V. THE ALJ'S DECISION Plaintiff contends that the ALJ improperly: (1) failed to consider plaintiff's substance abuse in determining his ability to perform his past relevant work; (2) rejected the lay testimony of plaintiff's father; (3) discounted plaintiff's credibility; and (4) rejected the psychological expert's testimony that plaintiff cannot carry out detailed instructions. [Joint Stipulation ("JS") at 5.] As set forth below, the Court agrees with plaintiff, in part, and remands the matter for further proceedings.
A. PLAINTIFF'S RFC AND PAST RELEVANT WORK
Plaintiff contends that the ALJ improperly disregarded plaintiff's substance abuse when posing a hypothetical question to the vocational expert ("VE"). Plaintiff argues that the ALJ's reliance on the VE's resulting testimony to find that plaintiff can perform his past relevant work as a hand packager therefore is not supported by substantial evidence. [JS at 5-7.]
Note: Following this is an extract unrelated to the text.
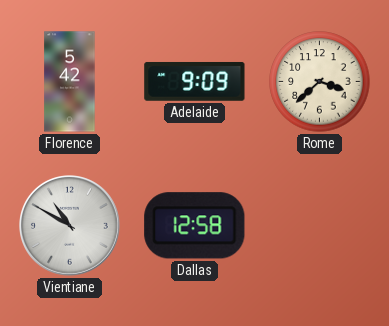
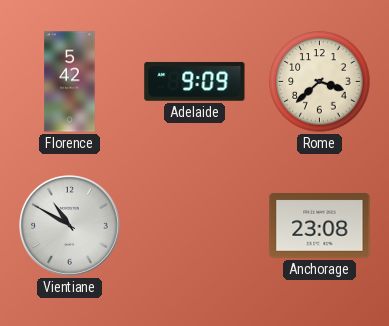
Dallas: 12:58 -> none
Anchorage: none -> 23:08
Plaintiff is incorrect. As stated supra, a claimant is not entitled to benefits if substance abuse is a contributing factor material to his disability. Here, the ALJ correctly utilized the procedure set forth in 20 C.F.R. §§ 404.1535 and 416.935. He first found, considering the impact of plaintiff's substance abuse along with the impact of his bipolar disorder, that plaintiff is disabled. However, the ALJ then found that absent the substance abuse, plaintiff's limitations would not preclude him from performing his past relevant work. The ALJ therefore concluded that plaintiff's substance abuse is a contributing factor material to his disability, and found him not disabled. Under 20 C.F.R. §§ 404.1535(b)(2)(i) and 416.935(b)(2)(i), the ALJ properly considered plaintiff's limitations, not including those from the substance abuse, to determine whether plaintiff can perform his past relevant work. Remand is not warranted on this issue.
B. LAY WITNESS TESTIMONY
Plaintiff argues that the ALJ erred by failing to assign any weight to plaintiff's father's opinion. [JS at 8-18.]
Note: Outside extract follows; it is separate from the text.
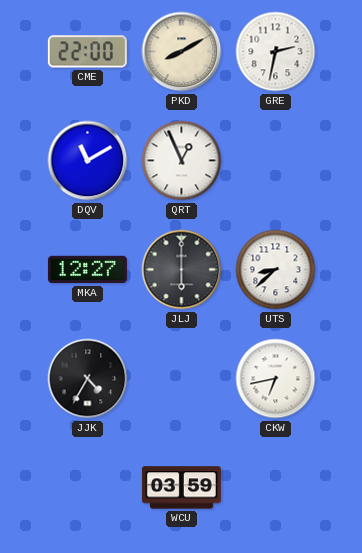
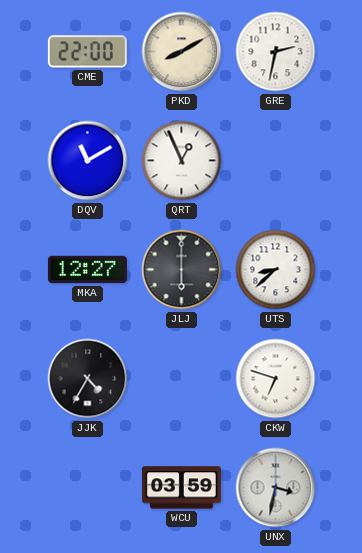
CKW: 6:43 -> 6:48
UNX: none -> 3:32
An ALJ may consider lay witness testimony to determine the severity of a claimant's impairments and how the impairments affect his ability to work. Stout v. Comm'r of Social Sec. Admin., 454 F.3d 1050, 1053 (9th Cir. 2006); Smolen v. Chater, 80 F.3d 1273, 1288 (9th Cir. 1996); 20 C.F.R. §§ 404.1513(d)(4), (e), 416.913(d)(4), (e). Lay witnesses include spouses, parents and other care givers, siblings, other relatives, friends, neighbors, and clergy. 20 C.F.R. §§ 404.1513(d)(4), 416.913(d)(4). Lay witness testimony by friends and family members who have the opportunity to observe a claimant on a daily basis "constitutes qualified evidence" that the ALJ must consider. See Sprague v. Bowen, 812 F.2d 1226, 1231-32 (9th Cir. 1987). Such testimony "is of particular value" because those who see a claimant every day can often tell whether he is suffering or merely malingering. See Smolen, 80 F.3d at 1289 (citing Dodrill v. Shalala, 12 F.3d 915, 919 (9th Cir. 1999)). While an ALJ is not required "to discuss every witness's testimony on an individualized, witness-by-witness basis" (Molina v. Astrue, 674 F.3d 1104, 1114 (9th Cir. 2012)), he may discount the testimony of lay witnesses only for "reasons that are germane to each witness." Dodrill, 12 F.3d at 919; Regennitter v. Comm'r of Social Sec. Admin., 166 F.3d 1294, 1298 (9th Cir. 1999).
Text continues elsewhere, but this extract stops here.